The driving score wasn't the only factor. Base premiums shift, pricing models change, risk profiles get re-evaluated. But the score drop was the trigger, and the financial impact was real enough to make me start shopping.
What the app actually measures

After the app update, the score dropped from 4.5 to 3.5. The projected discount fell from 22% to 8%, erasing most of the financial benefit.
TD MyAdvantage tracks five categories:
- Speed — Are you exceeding the limit?
- Acceleration — Are you accelerating too aggressively?
- Cornering — Are you turning too fast or too sharply?
- Braking — Are you braking too hard?
- Duration — Trip length, time of day, possibly other factors.
This is standard telematics insurance (also called usage-based insurance). The premise is straightforward: drive safely, pay less.
The problem isn't the premise. It's the implementation.
Where the measurement breaks down
Speed
The logic is elementary:
actual_speed - speed_limit = margin
If v_actual > v_limit + margin for long enough, you get flagged. Straightforward.
But the system needs accurate speed limit data, GPS position, and map data. If any of those are wrong — outdated map, GPS drift, incorrect speed limit in the database — the app scores you incorrectly. In school zones with time-based speed limits (common in Ontario, where yellow lights flash during arrival/dismissal hours), the complexity multiplies.

When all conditions align — smooth road, no sudden stops, accurate GPS — the app gives a clean score. But real traffic rarely cooperates.
Acceleration and braking
Technically straightforward:
a = Δv / Δt
Example: slowing from 40 km/h (≈11.1 m/s) to zero in 3 seconds gives roughly −3.7 m/s² — likely flagged as hard braking. The same deceleration over 8 seconds gives −1.4 m/s², which reads as smooth.
The problem: hard braking isn't always unsafe driving.

One hard braking event on an otherwise clean trip. The app penalizes the entire trip rather than scoring the event in proportion to the distance driven.
Real-world situations where hard braking is the correct response:
- A pedestrian steps into the road
- The car ahead brakes suddenly
- A yellow light gives you 2–3 seconds before turning red
- Another driver cuts in front of you
- School zone transitions
In these cases, hard braking is safe driving. But if the app only measures negative acceleration and deducts points, it's measuring smoothness, not safety.
This is where many telematics systems fail: the proxy metric diverges from the real-world outcome it claims to represent.
Cornering
Cornering detection likely uses lateral acceleration:
a = v² / r
Higher speed or tighter radius means greater lateral force. Sounds reasonable, but several things cause false readings:
- Phone sitting in a cup holder (sensor angle)
- Sensor calibration drift
- Rough road surface
- GPS jitter

The trip view shows speed, acceleration, braking, and cornering scores per trip. Individual events are visible but the aggregation logic remains opaque.
The real issue: incentive misalignment
I don't think the engineers wrote bad formulas. The math is trivial. What I suspect happened:
- The model is technically correct
- But the thresholds are tuned too aggressively
And this is where the business model creates a conflict.

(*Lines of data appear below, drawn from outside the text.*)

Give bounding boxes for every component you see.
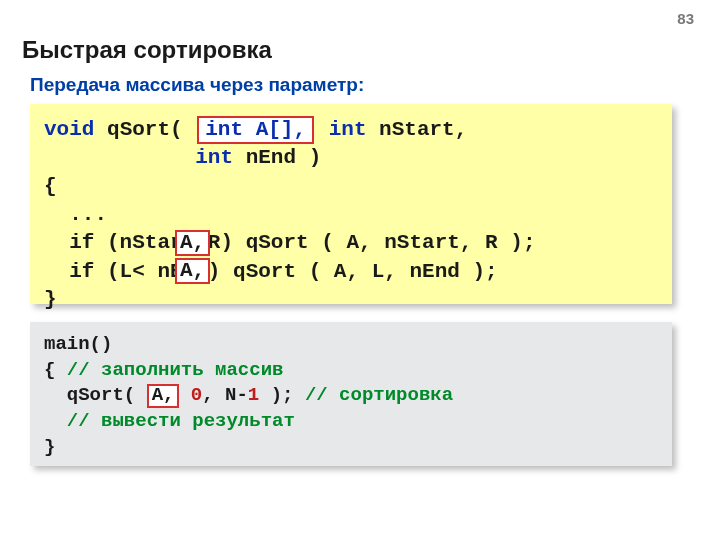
kw-int2: int bbox=[195, 146, 233, 169]
param-nend: nEnd ) bbox=[233, 146, 321, 169]
dots: ... bbox=[44, 203, 107, 226]
brace-open: { bbox=[44, 175, 57, 198]
call-pre: qSort( bbox=[44, 384, 147, 406]
highlight-param-decl: int A[], bbox=[197, 116, 314, 144]
lit-one: 1 bbox=[248, 384, 259, 406]
page-subtitle: Передача массива через параметр: bbox=[30, 74, 364, 96]
brace-close: } bbox=[44, 288, 57, 311]
lit-zero: 0 bbox=[179, 384, 202, 406]
code-block-main: main() { // заполнить массив qSort( A, 0… bbox=[30, 322, 672, 466]
kw-void: void bbox=[44, 118, 94, 141]
param-text: int A[], bbox=[205, 118, 306, 141]
if-line-1: if (nStart<R) qSort ( A, nStart, R ); bbox=[44, 231, 535, 254]
param-nstart: nStart, bbox=[367, 118, 468, 141]
comment-sort: // сортировка bbox=[305, 384, 453, 406]
call-end: ); bbox=[259, 384, 305, 406]
main-decl: main() bbox=[44, 333, 112, 355]
comment-out: // вывести результат bbox=[67, 410, 295, 432]
cm-out-pre bbox=[44, 410, 67, 432]
highlight-a-2: A, bbox=[175, 258, 210, 284]
brace-close-2: } bbox=[44, 436, 55, 458]
page-title: Быстрая сортировка bbox=[22, 36, 272, 64]
code-block-qsort: void qSort( int A[], int nStart, int nEn… bbox=[30, 104, 672, 304]
kw-int1: int bbox=[316, 118, 366, 141]
brace-open-2: { bbox=[44, 359, 67, 381]
highlight-a-1: A, bbox=[175, 230, 210, 256]
indent bbox=[44, 146, 195, 169]
page-number: 83 bbox=[677, 10, 694, 27]
highlight-a-3: A, bbox=[147, 384, 180, 408]
fn-name: qSort( bbox=[94, 118, 195, 141]
if-line-2: if (L< nEnd) qSort ( A, L, nEnd ); bbox=[44, 260, 498, 283]
call-mid: , N- bbox=[202, 384, 248, 406]
comment-fill: // заполнить массив bbox=[67, 359, 284, 381]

The app is marketed as a safe driving reward tool. But it also functions as a pricing mechanism, a retention mechanism, and a behavioral control system.
When your discount drops, the company doesn't need to say “your premium increased.” They say “your driving score decreased.” The framing shifts responsibility to you, even when the measurement system is the problem.

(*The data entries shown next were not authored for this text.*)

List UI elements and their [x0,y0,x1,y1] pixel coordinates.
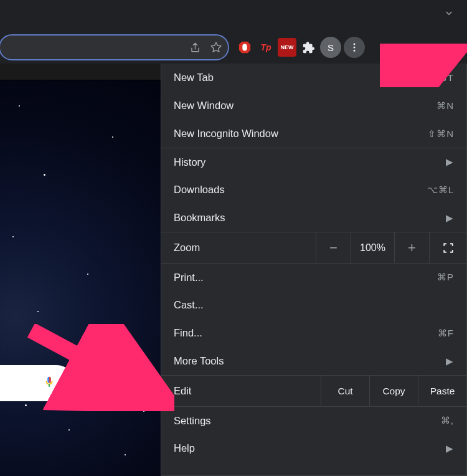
menu-downloads[interactable]: Downloads ⌥⌘L [161,176,466,204]
edit-copy-button[interactable]: Copy [369,376,418,406]
menu-item-label: Find... [174,327,202,339]
search-bar[interactable] [0,365,75,401]
menu-item-label: History [174,156,205,168]
menu-edit-row: Edit Cut Copy Paste [161,375,466,406]
extension-tp[interactable]: Tp [257,38,275,57]
zoom-percent: 100% [351,232,394,263]
menu-item-label: Settings [174,415,211,427]
edit-paste-button[interactable]: Paste [418,376,466,406]
menu-item-label: New Tab [174,72,214,83]
menu-item-shortcut: ⌘P [437,272,454,283]
zoom-in-button[interactable]: + [394,232,429,263]
menu-new-tab[interactable]: New Tab ⌘T [161,64,466,92]
svg-point-1 [354,43,356,45]
extensions-puzzle-icon[interactable] [299,38,318,57]
edit-label: Edit [161,376,321,406]
menu-cast[interactable]: Cast... [161,291,466,319]
content-area: New Tab ⌘T New Window ⌘N New Incognito W… [0,64,467,476]
edit-cut-button[interactable]: Cut [321,376,369,406]
menu-item-label: Help [174,442,195,454]
menu-item-shortcut: ⌘F [438,328,454,339]
star-icon[interactable] [209,40,223,54]
toolbar-row: Tp NEW S [0,31,467,64]
menu-find[interactable]: Find... ⌘F [161,319,466,347]
menu-item-label: Bookmarks [174,212,225,224]
menu-item-shortcut: ⌘, [441,415,454,426]
submenu-arrow-icon: ▶ [446,443,454,454]
chrome-menu: New Tab ⌘T New Window ⌘N New Incognito W… [161,64,467,476]
menu-help[interactable]: Help ▶ [161,434,466,462]
new-tab-background [0,80,161,476]
extension-new[interactable]: NEW [278,38,296,57]
window-titlebar [0,0,467,31]
menu-button[interactable] [344,37,365,58]
chevron-down-icon[interactable] [443,7,455,21]
menu-item-shortcut: ⌘T [438,72,454,83]
menu-new-window[interactable]: New Window ⌘N [161,92,466,120]
svg-point-3 [354,50,356,52]
profile-avatar[interactable]: S [320,37,341,58]
share-icon[interactable] [188,40,202,54]
menu-zoom-row: Zoom − 100% + [161,232,466,263]
zoom-label: Zoom [161,232,316,263]
zoom-out-button[interactable]: − [316,232,351,263]
menu-item-label: Downloads [174,184,225,196]
extension-adblock[interactable] [235,38,254,57]
menu-history[interactable]: History ▶ [161,148,466,176]
menu-item-label: More Tools [174,355,224,367]
menu-settings[interactable]: Settings ⌘, [161,406,466,434]
menu-item-label: New Window [174,100,234,112]
menu-print[interactable]: Print... ⌘P [161,263,466,291]
menu-new-incognito[interactable]: New Incognito Window ⇧⌘N [161,120,466,148]
menu-item-label: Cast... [174,299,204,311]
fullscreen-icon[interactable] [429,232,466,263]
svg-rect-0 [242,44,247,51]
svg-point-2 [354,47,356,49]
voice-search-icon[interactable] [42,375,56,391]
menu-item-shortcut: ⌘N [436,100,454,112]
menu-item-shortcut: ⌥⌘L [427,184,454,196]
menu-item-shortcut: ⇧⌘N [428,128,454,140]
menu-item-label: New Incognito Window [174,128,278,140]
address-bar[interactable] [0,34,229,60]
menu-item-label: Print... [174,272,204,283]
submenu-arrow-icon: ▶ [446,212,454,224]
submenu-arrow-icon: ▶ [446,356,454,367]
menu-more-tools[interactable]: More Tools ▶ [161,347,466,375]
menu-bookmarks[interactable]: Bookmarks ▶ [161,204,466,232]
submenu-arrow-icon: ▶ [446,156,454,168]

This is a textbook case of misaligned incentives. The system begins optimizing for actuarial risk reduction and pricing protection rather than user experience and realistic driving behavior.

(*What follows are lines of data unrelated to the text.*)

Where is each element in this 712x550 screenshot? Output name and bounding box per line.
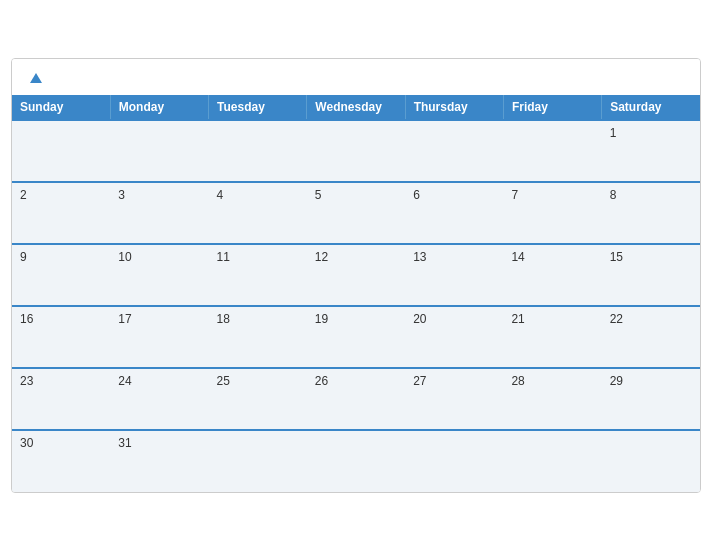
day-number: 15	[610, 250, 623, 264]
calendar-day-9: 9	[12, 244, 110, 306]
day-number: 8	[610, 188, 617, 202]
calendar-day-18: 18	[209, 306, 307, 368]
day-number: 27	[413, 374, 426, 388]
calendar-day-2: 2	[12, 182, 110, 244]
calendar-week-row: 1	[12, 120, 700, 182]
day-number: 16	[20, 312, 33, 326]
calendar-day-22: 22	[602, 306, 700, 368]
calendar-day-11: 11	[209, 244, 307, 306]
day-number: 7	[511, 188, 518, 202]
day-number: 21	[511, 312, 524, 326]
logo-area	[28, 69, 42, 87]
day-number: 3	[118, 188, 125, 202]
day-number: 13	[413, 250, 426, 264]
calendar-day-21: 21	[503, 306, 601, 368]
calendar-container: SundayMondayTuesdayWednesdayThursdayFrid…	[11, 58, 701, 493]
day-number: 5	[315, 188, 322, 202]
calendar-day-27: 27	[405, 368, 503, 430]
day-number: 11	[217, 250, 230, 264]
calendar-day-empty	[307, 120, 405, 182]
calendar-day-29: 29	[602, 368, 700, 430]
logo-triangle-icon	[30, 73, 42, 83]
calendar-header	[12, 59, 700, 95]
day-number: 17	[118, 312, 131, 326]
logo-general	[28, 69, 42, 87]
calendar-day-empty	[12, 120, 110, 182]
weekday-header-monday: Monday	[110, 95, 208, 120]
calendar-week-row: 3031	[12, 430, 700, 492]
calendar-day-6: 6	[405, 182, 503, 244]
calendar-day-empty	[405, 430, 503, 492]
calendar-week-row: 16171819202122	[12, 306, 700, 368]
calendar-day-7: 7	[503, 182, 601, 244]
day-number: 1	[610, 126, 617, 140]
calendar-day-12: 12	[307, 244, 405, 306]
weekday-header-friday: Friday	[503, 95, 601, 120]
day-number: 9	[20, 250, 27, 264]
weekday-header-wednesday: Wednesday	[307, 95, 405, 120]
weekday-header-thursday: Thursday	[405, 95, 503, 120]
day-number: 23	[20, 374, 33, 388]
calendar-day-empty	[405, 120, 503, 182]
calendar-day-17: 17	[110, 306, 208, 368]
day-number: 6	[413, 188, 420, 202]
calendar-day-26: 26	[307, 368, 405, 430]
day-number: 29	[610, 374, 623, 388]
day-number: 26	[315, 374, 328, 388]
day-number: 14	[511, 250, 524, 264]
calendar-day-14: 14	[503, 244, 601, 306]
day-number: 22	[610, 312, 623, 326]
day-number: 2	[20, 188, 27, 202]
calendar-day-19: 19	[307, 306, 405, 368]
day-number: 31	[118, 436, 131, 450]
weekday-header-row: SundayMondayTuesdayWednesdayThursdayFrid…	[12, 95, 700, 120]
calendar-day-10: 10	[110, 244, 208, 306]
calendar-day-1: 1	[602, 120, 700, 182]
weekday-header-sunday: Sunday	[12, 95, 110, 120]
day-number: 28	[511, 374, 524, 388]
day-number: 30	[20, 436, 33, 450]
calendar-day-23: 23	[12, 368, 110, 430]
calendar-day-empty	[602, 430, 700, 492]
calendar-day-24: 24	[110, 368, 208, 430]
calendar-day-25: 25	[209, 368, 307, 430]
weekday-header-saturday: Saturday	[602, 95, 700, 120]
calendar-day-5: 5	[307, 182, 405, 244]
weekday-header-tuesday: Tuesday	[209, 95, 307, 120]
day-number: 10	[118, 250, 131, 264]
day-number: 18	[217, 312, 230, 326]
calendar-day-15: 15	[602, 244, 700, 306]
calendar-day-30: 30	[12, 430, 110, 492]
calendar-week-row: 9101112131415	[12, 244, 700, 306]
day-number: 19	[315, 312, 328, 326]
calendar-day-empty	[503, 120, 601, 182]
day-number: 24	[118, 374, 131, 388]
day-number: 4	[217, 188, 224, 202]
day-number: 12	[315, 250, 328, 264]
calendar-day-13: 13	[405, 244, 503, 306]
calendar-day-empty	[503, 430, 601, 492]
calendar-day-empty	[209, 120, 307, 182]
calendar-day-8: 8	[602, 182, 700, 244]
calendar-day-16: 16	[12, 306, 110, 368]
day-number: 20	[413, 312, 426, 326]
calendar-day-31: 31	[110, 430, 208, 492]
calendar-day-empty	[110, 120, 208, 182]
calendar-day-28: 28	[503, 368, 601, 430]
calendar-day-empty	[209, 430, 307, 492]
calendar-day-4: 4	[209, 182, 307, 244]
calendar-table: SundayMondayTuesdayWednesdayThursdayFrid…	[12, 95, 700, 492]
calendar-day-empty	[307, 430, 405, 492]
day-number: 25	[217, 374, 230, 388]
calendar-week-row: 23242526272829	[12, 368, 700, 430]
calendar-day-3: 3	[110, 182, 208, 244]
calendar-week-row: 2345678	[12, 182, 700, 244]
calendar-day-20: 20	[405, 306, 503, 368]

The result: users change their behavior not to drive more safely in real traffic, but to drive in ways that produce better sensor readings. They optimize for the app, not for the road.
How I gamed the system (and why that's the point)
With the old version of the app, I discovered that trips longer than about 2 km were scored more harshly. So I developed a habit: every 2 km, I would end the trip in the app and start a new one.
This got my discount back up to 22%.
But this behavior was objectively less safe. I was managing the app while driving — checking distance, timing the restart, tapping the screen — instead of focusing on the road. The scoring system had created a perverse incentive where gaming the app was rewarded more than actually driving safely.
Ontario's road design made this easy to exploit. In suburban areas, highway on/off ramps are spaced roughly every 2 km. In urban areas, traffic lights are about 2 km apart or denser. Every red light became a trip reset point.
Aggregation logic makes it worse
The app appears to weight negative events disproportionately.
Example: a 20 km trip goes perfectly except for one hard braking event. Instead of scoring the event as 1 incident across 20 km, the app seems to treat it as if the entire trip was characterized by hard braking. The score for that trip drops significantly.
On highways, this compounds. Nobody holds exactly 100 km/h — speeds naturally fluctuate between 80 and 130 km/h depending on traffic. The variance alone generates scoring events.
This creates what I'd call a punitive feedback loop:
- The score doesn't recover easily
- The system feels unfair
- The feedback is disproportionate to the behavior
This is a dangerous UX pattern. When users stop believing the score reflects reality, three things happen: they disengage from the program, they change behavior to game the system instead of drive safely, or they churn.
I did all three.
The exit
After several days of frustration, I called TD to ask about cancellation costs. When the customer service rep offered to re-enroll me in the driving program with an estimated 10% discount, I declined immediately.
The mental overhead — opening the app, watching the score, worrying about deductions — wasn't worth even 20% off. I'd only re-engage if the discount was guaranteed at 20% or higher, with a transparent scoring system I could actually trust.
I went shopping.
Before
TD Insurance
- Monthly premium
- ~$400/mo
- Driving discount
- 6%
- Driving score
- 3.5 / 5
- Includes home insurance
- No
After
New Insurer
- Monthly premium
- ~$260/mo
- Driving discount
- 10% upfront
- Driving score
- N/A (upfront)
- Includes home insurance
- Yes
I switched.
What product teams should learn from this
Many digital product teams assume that more telemetry, more metrics, and more “AI-driven” scoring produces better outcomes. But the bottleneck is usually the measurement system itself.
When the measurement doesn't reflect reality, users feel punished rather than supported. TD MyAdvantage used to exist as a standalone app on the App Store, where it never exceeded a 3-star rating. After TD integrated it into their main insurance app, users lost the ability to give direct feedback through the App Store rating system — someone decided to bury the signal by removing the feedback channel entirely.
The core failure pattern:
- Proxy metric ≠ real-world outcome. Hard braking is used as a proxy for unsafe driving. But hard braking is often the safest possible response.
- Threshold sensitivity tuned for the business, not the user. Aggressive thresholds reduce payouts. They also reduce trust.
- Aggregation logic punishes disproportionately. One event shouldn't define a 20 km trip.
- Gaming becomes rational. When the system rewards sensor-friendly behavior over actually safe behavior, users will optimize for the sensor.
- Removing feedback channels doesn't fix the product. It just hides the evidence.
The lesson: if your scoring system makes users change their behavior in ways that are worse for them, your incentives are misaligned — no matter how technically correct the underlying model is.